* **Record set**
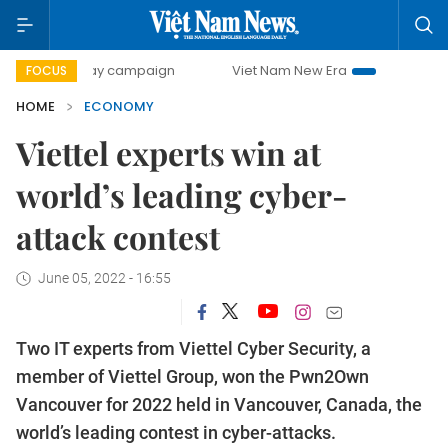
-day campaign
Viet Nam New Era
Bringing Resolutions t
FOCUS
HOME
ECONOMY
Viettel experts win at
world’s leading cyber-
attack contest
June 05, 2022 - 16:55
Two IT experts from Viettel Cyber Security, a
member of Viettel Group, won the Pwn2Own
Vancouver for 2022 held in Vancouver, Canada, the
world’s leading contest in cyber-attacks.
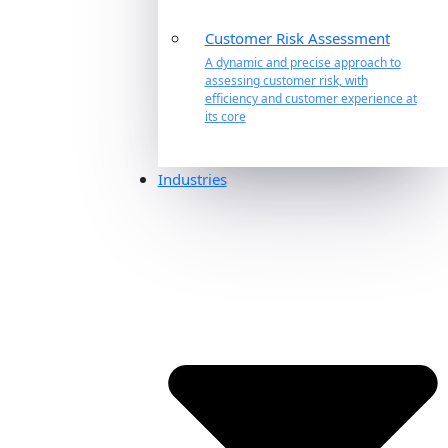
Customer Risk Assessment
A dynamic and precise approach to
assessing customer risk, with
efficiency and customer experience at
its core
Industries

==

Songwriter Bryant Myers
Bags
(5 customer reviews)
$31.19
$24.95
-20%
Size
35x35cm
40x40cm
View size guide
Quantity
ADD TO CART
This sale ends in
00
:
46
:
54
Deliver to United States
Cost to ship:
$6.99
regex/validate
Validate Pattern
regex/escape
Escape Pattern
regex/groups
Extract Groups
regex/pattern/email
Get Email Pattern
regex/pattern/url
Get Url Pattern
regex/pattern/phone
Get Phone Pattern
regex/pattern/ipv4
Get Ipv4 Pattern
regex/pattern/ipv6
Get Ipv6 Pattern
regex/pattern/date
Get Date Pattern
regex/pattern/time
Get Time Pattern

* **Exercise directions**
Please output exactly the lines between the one holding "View size guide" and the one holding "Get Time Pattern" in the records above, inclusive, and nothing more.

* **Reply to the exercise**
View size guide
Quantity
ADD TO CART
This sale ends in
00
:
46
:
54
Deliver to United States
Cost to ship:
$6.99
regex/validate
Validate Pattern
regex/escape
Escape Pattern
regex/groups
Extract Groups
regex/pattern/email
Get Email Pattern
regex/pattern/url
Get Url Pattern
regex/pattern/phone
Get Phone Pattern
regex/pattern/ipv4
Get Ipv4 Pattern
regex/pattern/ipv6
Get Ipv6 Pattern
regex/pattern/date
Get Date Pattern
regex/pattern/time
Get Time Pattern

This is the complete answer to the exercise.